After the auditing, the auditor has to communicate to the auditing committee and also the management in writing about any considerable weaknesses and deficiencies recognized during the auditing procedure. The communication should, however, be made before the issuance of an audit report. The report should be clear in distinguishing between significant deficiencies and weaknesses as defined by the Public Company Accounting Oversight Board.
For private companies, the audit report is communicated to the stakeholders. Stakeholders include all people with any interest in the company. They can also be an audit committee appointed by the stakeholders. The communication can be written or oral depending with the instructions of the stakeholders. The auditor should also assess those factors that may lead to material misstatements and finally design further audit procedures. The extents of procedures however depend with the size of the company.

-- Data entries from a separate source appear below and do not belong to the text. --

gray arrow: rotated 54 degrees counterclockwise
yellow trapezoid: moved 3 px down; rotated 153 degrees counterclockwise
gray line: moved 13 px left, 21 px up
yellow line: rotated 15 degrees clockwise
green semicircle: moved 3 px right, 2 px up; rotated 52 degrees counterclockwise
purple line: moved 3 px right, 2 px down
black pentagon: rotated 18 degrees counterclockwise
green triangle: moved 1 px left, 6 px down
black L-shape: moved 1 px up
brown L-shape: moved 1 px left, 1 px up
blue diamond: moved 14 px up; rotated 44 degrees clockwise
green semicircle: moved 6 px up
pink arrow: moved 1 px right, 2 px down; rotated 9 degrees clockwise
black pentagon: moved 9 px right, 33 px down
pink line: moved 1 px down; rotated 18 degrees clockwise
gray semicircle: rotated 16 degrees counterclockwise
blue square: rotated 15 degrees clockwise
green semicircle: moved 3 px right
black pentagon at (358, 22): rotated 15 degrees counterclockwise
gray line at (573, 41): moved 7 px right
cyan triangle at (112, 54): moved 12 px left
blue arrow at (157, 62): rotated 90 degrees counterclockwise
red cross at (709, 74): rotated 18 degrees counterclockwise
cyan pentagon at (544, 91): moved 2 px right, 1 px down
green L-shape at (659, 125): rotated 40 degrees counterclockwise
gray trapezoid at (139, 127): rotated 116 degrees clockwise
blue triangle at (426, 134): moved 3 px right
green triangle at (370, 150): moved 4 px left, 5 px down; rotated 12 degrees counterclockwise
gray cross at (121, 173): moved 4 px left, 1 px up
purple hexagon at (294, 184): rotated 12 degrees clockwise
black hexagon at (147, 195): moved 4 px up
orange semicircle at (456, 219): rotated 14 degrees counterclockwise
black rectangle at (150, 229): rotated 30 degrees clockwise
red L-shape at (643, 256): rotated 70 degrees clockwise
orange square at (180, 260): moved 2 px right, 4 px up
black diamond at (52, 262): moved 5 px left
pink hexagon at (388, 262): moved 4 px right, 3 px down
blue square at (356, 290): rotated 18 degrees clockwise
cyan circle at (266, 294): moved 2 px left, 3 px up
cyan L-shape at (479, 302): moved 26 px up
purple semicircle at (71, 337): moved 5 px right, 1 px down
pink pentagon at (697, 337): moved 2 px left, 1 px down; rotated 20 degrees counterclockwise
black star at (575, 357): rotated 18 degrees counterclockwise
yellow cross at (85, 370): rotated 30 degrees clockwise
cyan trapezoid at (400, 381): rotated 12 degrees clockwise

I believe Foamex was at fault and the SEC was not making an example of them because the issues that led to the sanction had existed for long and different auditing firms had recommended that those issues be rectified. A good example is inventory reporting. In the 1999 audit, price Water Coopers (PWC) recommended that Foamex improves on inventory reporting. During the 2002 audit, Deloitte again recommended that the company should improve the inventory system as a whole. It was until the year 2004 that the company tried to remedy the internal control issues raised (Knapp 317).Some of these issues were identified as early as 1999 and the company should have rectified them then. I believe SEC undertook its mandate.